I really had no idea how to be a disabled person. I’ve had to learn on the job so to speak. David and I were just making it up as we went along. That was probably not the best way to go about it in retrospect, but being self-sufficient individuals, that’s how it went. People still say to me, “you live alone?!” They can’t believe it. After my last vascular procedure in Brooklyn, Dr. Sclafani told me in recovery that he couldn’t believe I lived alone and that he had told his wife about me. He was the one who said to me the first time he saw me, “you are frail, but tough.”  That was before my last trip to India, which I have not written about yet, when I was almost totally unable to breathe. I never thought of myself as frail, until that moment. I e-mailed him a picture of me on the elephant.

Unfortunately, his procedure didn’t help stop the progression as we had hoped. That is like almost everything else I had done. I believe in turning over every stone and if it feels right to do it. Hearing about the MS pharmaceuticals early in the disease process made absolutely no sense to me. Suppressing my immune system to lessen the symptoms to me was like the engine light coming on in your car and disconnecting the fuse. I wanted to know why my immune system was going haywire. I wanted to help my body, which was struggling at the time. I didn’t want to give it expensive pharmaceuticals that were most often used for prostate cancer or hepatitis C. I didn’t care that it would be covered by my insurance. And now, studies of those same pharmaceuticals are showing a reduction of relapses and gray matter in the brain, but no lessening of the progression of the disease whatsoever.
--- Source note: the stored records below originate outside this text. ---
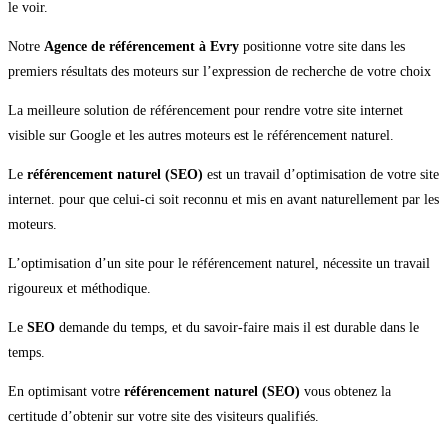
le voir.
Notre
Agence de référencement à Evry
positionne votre site dans les
premiers résultats des moteurs sur l’expression de recherche de votre choix
La meilleure solution de référencement pour rendre votre site internet
visible sur Google et les autres moteurs est le référencement naturel.
Le
référencement naturel (SEO)
est un travail d’optimisation de votre site
internet. pour que celui-ci soit reconnu et mis en avant naturellement par les
moteurs.
L’optimisation d’un site pour le référencement naturel, nécessite un travail
rigoureux et méthodique.
Le
SEO
demande du temps, et du savoir-faire mais il est durable dans le
temps.
En optimisant votre
référencement naturel (SEO)
vous obtenez la
certitude d’obtenir sur votre site des visiteurs qualifiés.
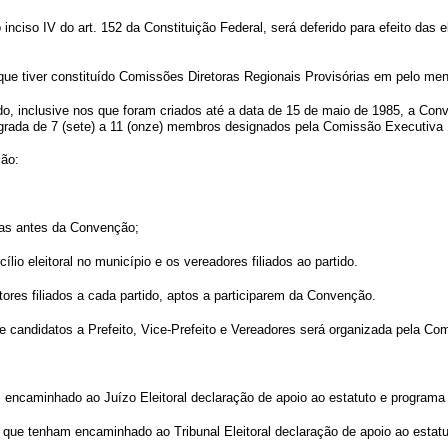
no inciso IV do art. 152 da Constituição Federal, será deferido para efeito da
u que tiver constituído Comissões Diretoras Regionais Provisórias em pelo men
ado, inclusive nos que foram criados até a data de 15 de maio de 1985, a Con
ntegrada de 7 (sete) a 11 (onze) membros designados pela Comissão Executiva 
ção:
) dias antes da Convenção;
io eleitoral no município e os vereadores filiados ao partido.
eitores filiados a cada partido, aptos a participarem da Convenção.
candidatos a Prefeito, Vice-Prefeito e Vereadores será organizada pela Comi
am encaminhado ao Juízo Eleitoral declaração de apoio ao estatuto e programa
 ou que tenham encaminhado ao Tribunal Eleitoral declaração de apoio ao estat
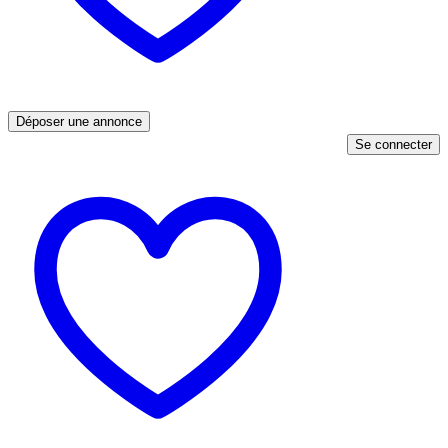
Déposer une annonce
Se connecter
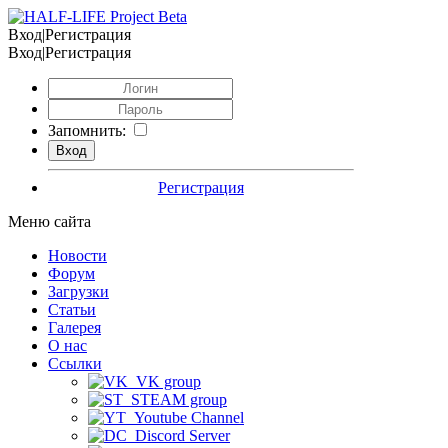
Вход|Регистрация
Вход|Регистрация
Запомнить:
Регистрация
Меню сайта
Новости
Форум
Загрузки
Статьи
Галерея
О нас
Ссылки
VK group
STEAM group
Youtube Channel
Discord Server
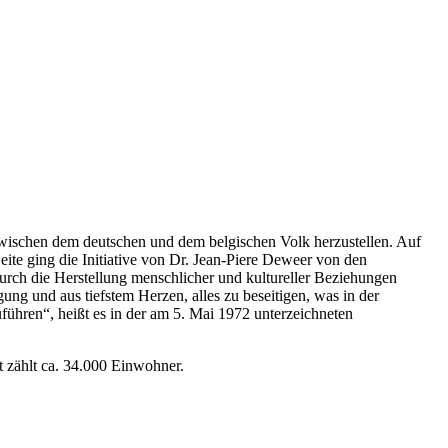
zwischen dem deutschen und dem belgischen Volk herzustellen. Auf
te ging die Initiative von Dr. Jean-Piere Deweer von den
D]urch die Herstellung menschlicher und kultureller Beziehungen
g und aus tiefstem Herzen, alles zu beseitigen, was in der
führen“, heißt es in der am 5. Mai 1972 unterzeichneten
t zählt ca. 34.000 Einwohner.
Other pharmaceuticals, developed since then and having shown great promise, have been causing brain infections and worse.

The medical community is still very far from understanding the  etiology of multiple sclerosis. There are segments of the medical community that understand lifestyle choices have a lot to do with how illnesses develop. There is a doctor in Iowa who was extremely disabled and, in her research, found that the mitochondria of her cells were dying. She developed an approach using supplements and a Paleolithic diet to support them. Her initial research study involved nine people and seven of the nine improved greatly in the area of fatigue. She used neuromuscular stimulation to increase muscle strength. I was on her program for much of the last two years with no improvement. I remain on her program because I feel it is the most loving thing to do for my mitochondria. Opportunistic infections are other serious stressors on the immune system. I’m exploring food sensitivities at the moment, but frankly, I’m running out of time.

What provided the most improvement was my adventure in India with embryonic stem cells. Separate blog entries have described, or will describe, my India experiences.

Everybody has an opinion about what I should or should not have done, and I know that that is because that everybody cares. Nobody has more opinions about it than I do. At the end of the day, I believe that we get exactly what we need for our ascension and everything that we need can change in a moment along with our karma.